Where have all the students gone?

William Deresiewicz:

What's going on? Three things, to judge from their absence from Graff's history, that have never happened before. First, the number of students studying English literature appears to be in a steep, prolonged and apparently irreversible decline. In the past ten years, my department has gone from about 120 majors a year to about ninety a year. Fewer students mean fewer professors; during the same time, we've gone from about fifty-five full-time faculty positions to about forty-five. Student priorities are shifting to more "practical" majors like economics; university priorities are shifting to the sciences, which bring in a lot more money. In our new consumer-oriented model of higher education, schools compete for students, but so do departments within schools. The bleaker it looks for English departments, the more desperate they become to attract attention.

It would probably be more helpful if we had this discussion while referring to the relevant statistics:

1.  All bachelor's degrees, 2005-06
2.  All bachelor's degrees, 1970-71 through 2005-06 (selected years)
3.  Same date, discipline division (selected years)
4.  Total number of degrees, 1969-70 through 2005-06
5.  Degrees in English, 1949-50 through 2005-06 (selected years)

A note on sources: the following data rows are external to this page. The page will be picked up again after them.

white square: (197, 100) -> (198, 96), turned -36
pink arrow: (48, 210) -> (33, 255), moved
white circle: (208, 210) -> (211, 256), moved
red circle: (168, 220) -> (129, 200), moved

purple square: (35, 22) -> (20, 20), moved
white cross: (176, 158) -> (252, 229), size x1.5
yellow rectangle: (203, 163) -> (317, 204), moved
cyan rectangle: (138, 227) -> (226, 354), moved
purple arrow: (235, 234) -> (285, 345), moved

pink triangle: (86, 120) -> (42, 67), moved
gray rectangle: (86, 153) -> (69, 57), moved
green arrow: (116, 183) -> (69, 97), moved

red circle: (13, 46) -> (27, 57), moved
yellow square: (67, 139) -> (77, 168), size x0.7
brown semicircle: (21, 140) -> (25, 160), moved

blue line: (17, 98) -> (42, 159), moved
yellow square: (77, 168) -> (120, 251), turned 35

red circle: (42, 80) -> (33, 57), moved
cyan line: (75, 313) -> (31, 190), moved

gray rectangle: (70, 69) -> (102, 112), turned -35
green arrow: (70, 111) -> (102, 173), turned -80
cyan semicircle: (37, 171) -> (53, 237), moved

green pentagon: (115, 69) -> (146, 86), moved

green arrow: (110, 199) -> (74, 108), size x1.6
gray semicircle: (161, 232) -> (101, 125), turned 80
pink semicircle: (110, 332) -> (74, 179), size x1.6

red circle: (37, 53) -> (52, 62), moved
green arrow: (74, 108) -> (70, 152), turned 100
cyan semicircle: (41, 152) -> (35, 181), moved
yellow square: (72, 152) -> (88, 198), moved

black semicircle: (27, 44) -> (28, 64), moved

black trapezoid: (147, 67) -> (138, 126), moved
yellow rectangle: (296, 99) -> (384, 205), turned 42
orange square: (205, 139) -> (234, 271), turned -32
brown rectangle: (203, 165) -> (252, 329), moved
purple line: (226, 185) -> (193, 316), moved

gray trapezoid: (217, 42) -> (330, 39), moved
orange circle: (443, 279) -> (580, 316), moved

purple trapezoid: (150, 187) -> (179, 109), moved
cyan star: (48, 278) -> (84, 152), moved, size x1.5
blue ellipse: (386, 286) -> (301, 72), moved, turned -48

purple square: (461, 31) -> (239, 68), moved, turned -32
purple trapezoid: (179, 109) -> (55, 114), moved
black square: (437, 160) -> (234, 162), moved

As the ADE reported (PDF), raw numbers are actually trending upward.  It's the % of degrees in relation to all degrees awarded, however, that has been dropping consistently since the early 90s--"from 4.7% to 3.7%" of the total.  One has to consider degrees in relationship to the # of degrees awarded at the overall institution, within the institutional class, and so forth.   Moreover, to really understand what's going on, we probably need breakdowns according to the Carnegie Classifications and geography, at the very least. Anecdotal data about declines in some departments' enrollments can thus be easily offset with increases at others (in fact, my own department's enrollment has been increasing steadily for the past few years; we're the third-largest major on campus, last time I checked).  So it's "market share," as the ADE puts it, that is the pink elephant in the room, not a decline in the raw number of majors (since that is not, in fact, actually happening).  A slight distinction, but some precision would be of use in this argument.